The solution says after having applied the quantifer negation law it should look like this $$\forall A\in \mathcal G(x\notin A) $$
I don't understand the logic behind this. If $$\exists A\in \mathcal G(x\in A)$$ is equivalent to $$ \exists A(A\in \mathcal G \wedge x\in A) $$ Surely $$ \sim\exists A(A\in \mathcal G \wedge x\in A) $$ should become $$\forall A\sim(A\in \mathcal G \wedge x\in A)$$ And applying DeMorgan's law onto it it becomes $$\forall A(A\not\in \mathcal G \vee x\not\in A)$$ But this looks nothing like the solution! Is my answer equivalent to the solution?
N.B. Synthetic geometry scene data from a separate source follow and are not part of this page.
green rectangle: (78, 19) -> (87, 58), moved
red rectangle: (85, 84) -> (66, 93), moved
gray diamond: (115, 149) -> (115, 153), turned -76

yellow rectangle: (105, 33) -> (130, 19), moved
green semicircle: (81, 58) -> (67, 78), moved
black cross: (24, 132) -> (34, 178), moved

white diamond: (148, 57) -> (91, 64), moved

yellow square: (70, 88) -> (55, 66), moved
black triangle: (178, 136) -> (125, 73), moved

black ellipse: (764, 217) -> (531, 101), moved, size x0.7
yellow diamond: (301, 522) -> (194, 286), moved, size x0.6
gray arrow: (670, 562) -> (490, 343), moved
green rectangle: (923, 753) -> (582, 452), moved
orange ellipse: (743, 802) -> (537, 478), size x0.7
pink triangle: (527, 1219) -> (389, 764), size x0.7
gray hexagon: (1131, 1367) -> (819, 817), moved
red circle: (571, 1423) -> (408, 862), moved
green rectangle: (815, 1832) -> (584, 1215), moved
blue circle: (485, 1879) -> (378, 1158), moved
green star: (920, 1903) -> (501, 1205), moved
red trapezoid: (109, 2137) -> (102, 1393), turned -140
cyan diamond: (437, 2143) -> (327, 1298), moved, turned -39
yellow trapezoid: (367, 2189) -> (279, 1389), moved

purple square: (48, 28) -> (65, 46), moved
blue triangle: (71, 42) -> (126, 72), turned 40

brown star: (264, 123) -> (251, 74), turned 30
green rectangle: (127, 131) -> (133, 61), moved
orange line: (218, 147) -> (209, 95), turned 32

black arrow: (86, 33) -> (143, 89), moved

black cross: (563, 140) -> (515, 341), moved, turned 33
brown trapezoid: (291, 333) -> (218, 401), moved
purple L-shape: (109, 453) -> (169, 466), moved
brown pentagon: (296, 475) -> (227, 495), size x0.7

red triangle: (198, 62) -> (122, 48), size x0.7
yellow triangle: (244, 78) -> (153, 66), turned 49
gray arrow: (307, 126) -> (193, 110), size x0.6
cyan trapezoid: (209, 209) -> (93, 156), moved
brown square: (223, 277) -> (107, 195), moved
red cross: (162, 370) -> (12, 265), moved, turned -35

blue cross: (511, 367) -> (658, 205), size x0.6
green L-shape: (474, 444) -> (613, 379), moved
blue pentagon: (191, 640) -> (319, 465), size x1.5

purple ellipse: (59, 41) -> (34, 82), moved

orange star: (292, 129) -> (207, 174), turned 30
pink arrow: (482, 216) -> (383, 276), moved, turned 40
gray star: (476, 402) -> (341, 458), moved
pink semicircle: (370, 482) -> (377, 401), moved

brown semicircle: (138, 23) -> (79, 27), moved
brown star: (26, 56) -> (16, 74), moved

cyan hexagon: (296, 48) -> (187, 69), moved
If not could anyone please tell me what did I do wrong?
$\forall A(A\notin\mathcal{G}\lor x\notin A)$ is exactly equivalent to $\forall A\in\mathcal{G}(x\notin A)$. Note that $A\notin\mathcal{G}\lor x\notin A$ is logically equivalent to $A\in\mathcal{G}\to x\notin A$, and both
$$\forall A(A\in\mathcal{G}\to x\notin A)$$
and
$$\forall A\in\mathcal{G}(x\notin A)$$
simply say (a) that no member of $\mathcal{G}$ contains $x$ and (b) nothing at all about sets that are not in $\mathcal{G}$.